If you’ve reached out to an employment lawyer in the past month, then you should already know that your employer has various responsibilities with respect to Coronavirus and your job. Your employer must keep a safe and healthy work environment for its employees. Anyone who has symptoms of COVID-19 should, under law, be sent home on medical leave.
Circumstances Depending, you Cannot be Forced to Work
Depending on the circumstances, your employer cannot force you to attend work. It will depend on a number of different factors including:
- the employee’s individual medical needs
- the nature of the workplace;
- any potential safety risks; and
- what is reasonable in the circumstances.
In Ontario, it is the Occupational Health and Safety Act that protects employees from termination in the event they refuse to work due to safety and/or health concerns. If an employee meets the criteria for self isolation he or she may have a case to argue to stay home under the Occupational Heath and Safety Act.
Working from Home During COVID-19 (Coronavirus)

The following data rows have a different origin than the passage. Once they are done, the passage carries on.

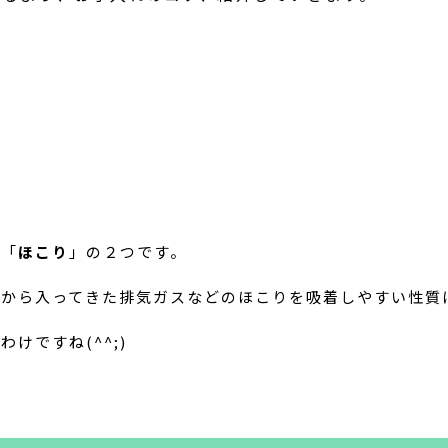
と「
ほこり
」の２つです。
外から入ってきた排気ガスなどのほこりを吸着しやすい性質
けですね(^^;)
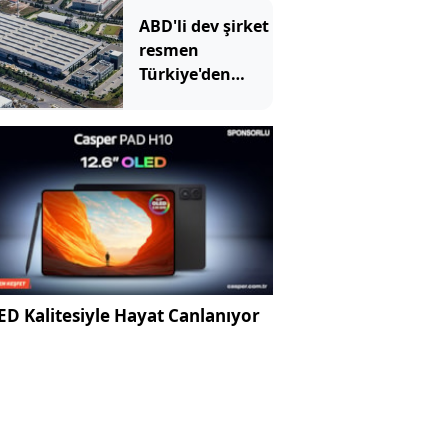
ABD'li dev şirket
resmen
Türkiye'den
çekildi
D Kalitesiyle Hayat Canlanıyor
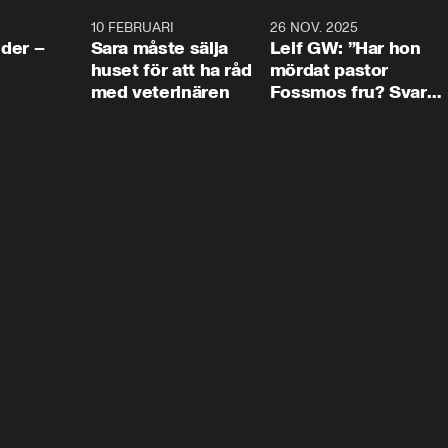
4:24
10 FEBRUARI
4:13
26 NOV. 2025
8:1
der –
Sara måste sälja
Leif GW: ”Har hon
huset för att ha råd
mördat pastor
med veterinären
Fossmos fru? Svar
nej.”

If the nature of the work allows for employees to be at home, then it is best recommended that the employer allow the employee to do so. If the employee is not able to work from home there is no obligation on the employer’s part to pay you while you are at home. Employees can, however, use their sick days, vacation days, etc.

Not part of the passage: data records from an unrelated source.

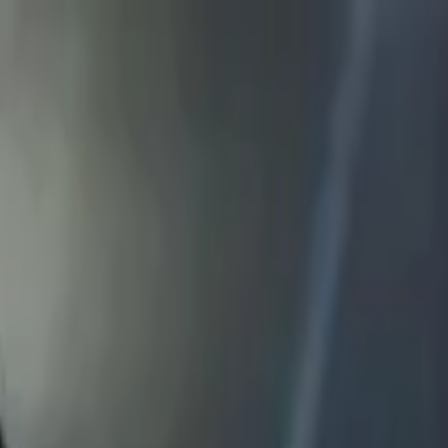
KOWIE i ŻŁOBEK
FAIR PLAY NR 6 W KRAKOWI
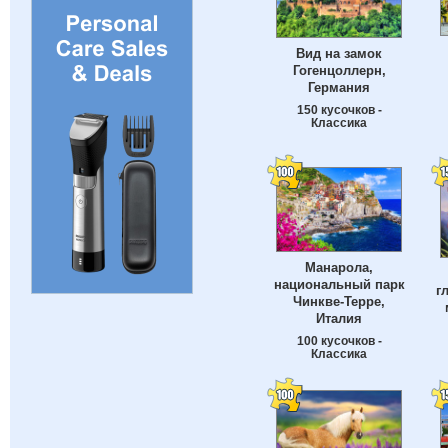
Вид на замок
Гогенцоллерн,
Германия
150 кусочков -
Классика
Манарола,
национальный парк
г
Чинкве-Терре,
Италия
100 кусочков -
Классика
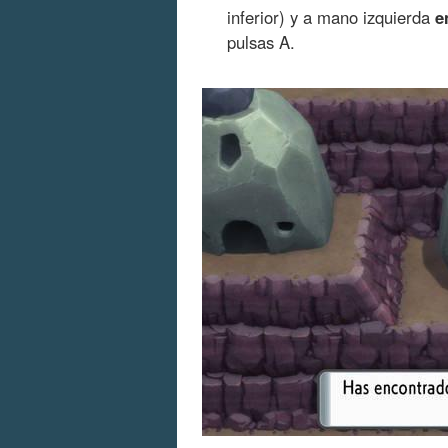
inferior) y a mano izquierda
e
pulsas A.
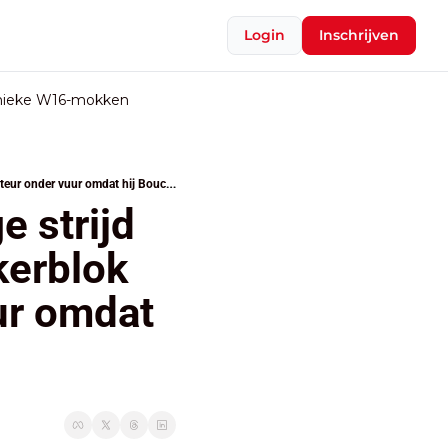
Login
Inschrijven
nieke W16-mokken
“De Wever is De Croo niet”: heftige strijd binnen Arizona tussen MR en linkerblok over budget, formateur onder vuur omdat hij Bouchez niet lost
 strijd 
erblok 
r omdat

If you are able to work from home but your employer won’t let you because you have young children at home then you would have a claim against your employer under the Human Rights Code. Your employer has a duty to accommodate you until it reaches undue hardship. If your employer asks you to come to work because it is, in fact, safe then you are obligated to do so.
Layoffs and Terminations
In Ontario an employer can layoff or fire an employee at any time and for any reason so long as it doesn’t violate his or her human rights and isn’t discriminatory. In a termination without cause case, the employee is most likely entitled to notice pay or severance pay, depending on the circumstances. It is the Employment Standards Act that dictates the minimum one should receive for compensation after termination. It is the Common Law that dictates the amount that one should likely receive (as opposed to the minimum).
During Coronavirus Termination will likely be ‘Without Cause’

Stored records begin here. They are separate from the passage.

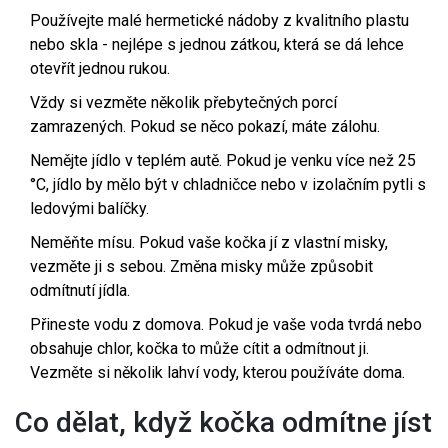
Používejte malé hermetické nádoby z kvalitního plastu
nebo skla - nejlépe s jednou zátkou, která se dá lehce
otevřít jednou rukou.
Vždy si vezměte několik přebytečných porcí
zamrazených. Pokud se něco pokazí, máte zálohu.
Nemějte jídlo v teplém autě. Pokud je venku více než 25
°C, jídlo by mělo být v chladničce nebo v izolačním pytli s
ledovými balíčky.
Neměňte mísu. Pokud vaše kočka jí z vlastní misky,
vezměte ji s sebou. Změna misky může způsobit
odmítnutí jídla.
Přineste vodu z domova. Pokud je vaše voda tvrdá nebo
obsahuje chlor, kočka to může cítit a odmítnout ji.
Vezměte si několik lahví vody, kterou používáte doma.
Co dělat, když kočka odmítne jíst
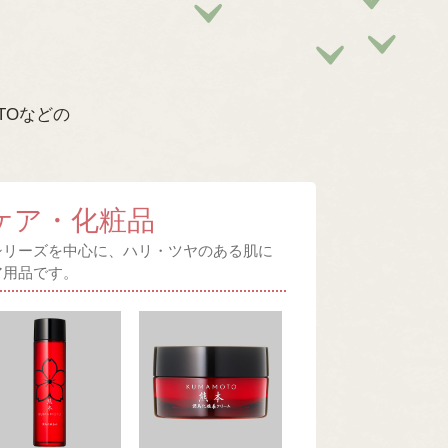
TOなどの
ケア・化粧品
Oシリーズを中心に、ハリ・ツヤのある肌に
ア用品です。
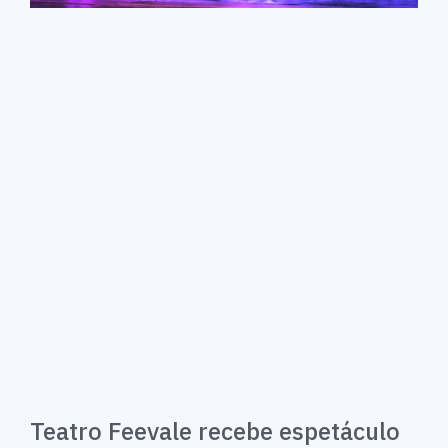
Teatro Feevale recebe espetáculo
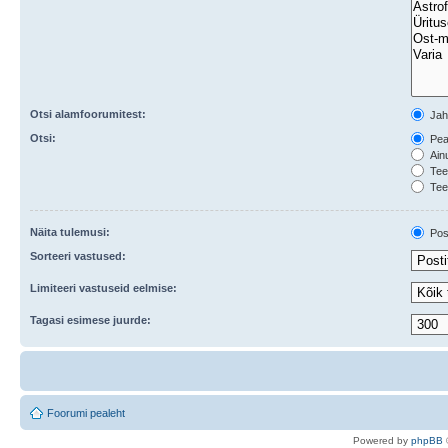
Otsi alamfoorumitest:
Ja
Otsi:
Peal
Ainu
Teem
Tee
Näita tulemusi:
Post
Sorteeri vastused:
Limiteeri vastuseid eelmise:
Tagasi esimese juurde:
Foorumi pealeht
Po
we
red b
y
p
hpB
B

An employer may try to say that an employee has been fired with cause. In reality, a dismissal for cause is only reserved for the worst types of workplace misconduct. Therefore, the likelihood is that a termination is without cause, especially during times of coronavirus.
You may be entitled to compensation if you are laid off temporarily due to the coronavirus. This depends on the terms of your employment contract. Absent a contract allowing an employer to temporarily lay off an employee, it may be more difficult for that employer to lay any of its employees off without paying notice or severance pay.
Essential and Non-essential Businesses
Employees who are not able to work remotely may be laid off temporarily due to the coronavirus without having to pay severance. This is the case where the province forces the business to close because it is not essential. If, however, the employee remains laid off after the province allows the business to reopen, then the employee would be owed compensation.